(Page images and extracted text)
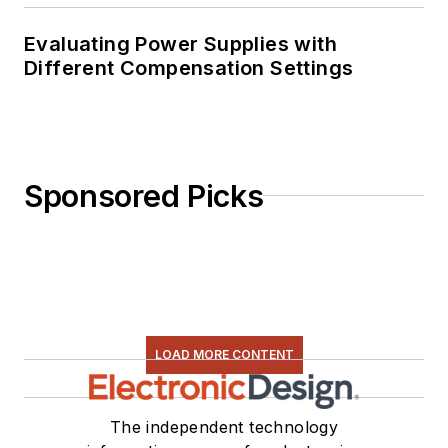
Evaluating Power Supplies with
Different Compensation Settings
Sponsored Picks
LOAD MORE CONTENT
The independent technology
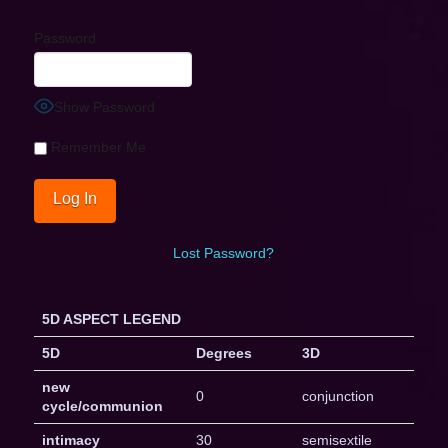
Password
Show Password
Remember Me
Lost Password?
5D ASPECT LEGEND
5D
Degrees
3D
new
0
conjunction
cycle/communion
intimacy
30
semisextile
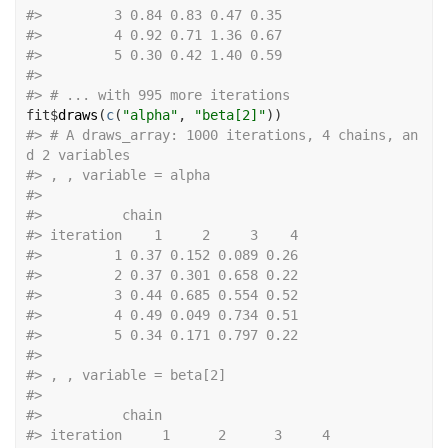
#>
         3 0.84 0.83 0.47 0.35
#>
         4 0.92 0.71 1.36 0.67
#>
         5 0.30 0.42 1.40 0.59
#>
#>
 # ... with 995 more iterations
fit
$
draws
(
c
(
"alpha"
, 
"beta[2]"
)
)
#>
 # A draws_array: 1000 iterations, 4 chains, an
d 2 variables
#>
 , , variable = alpha
#>
#>
          chain
#>
 iteration    1     2     3    4
#>
         1 0.37 0.152 0.089 0.26
#>
         2 0.37 0.301 0.658 0.22
#>
         3 0.44 0.685 0.554 0.52
#>
         4 0.49 0.049 0.734 0.51
#>
         5 0.34 0.171 0.797 0.22
#>
#>
 , , variable = beta[2]
#>
#>
          chain
#>
 iteration     1      2      3     4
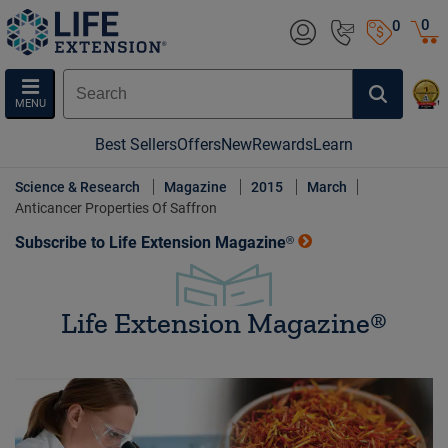
0
0
MENU
Best Sellers
Offers
New
Rewards
Learn
Science & Research
Magazine
2015
March
Anticancer Properties Of Saffron
Subscribe to Life Extension Magazine®
Life Extension Magazine®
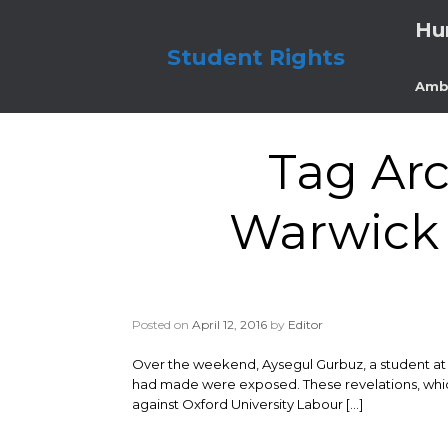
Skip
Hu
to
content
Student Rights
Amb
Tag Arc
Warwick s
Posted on
April 12, 2016
by
Editor
Over the weekend, Aysegul Gurbuz, a student at th
had made were exposed. These revelations, which 
against Oxford University Labour […]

= Task to carry out =
Check each line of the entries, and copy the ones that contain "Magazine".

= Expected answer =
Magazine
Subscribe to Life Extension Magazine®
Life Extension Magazine®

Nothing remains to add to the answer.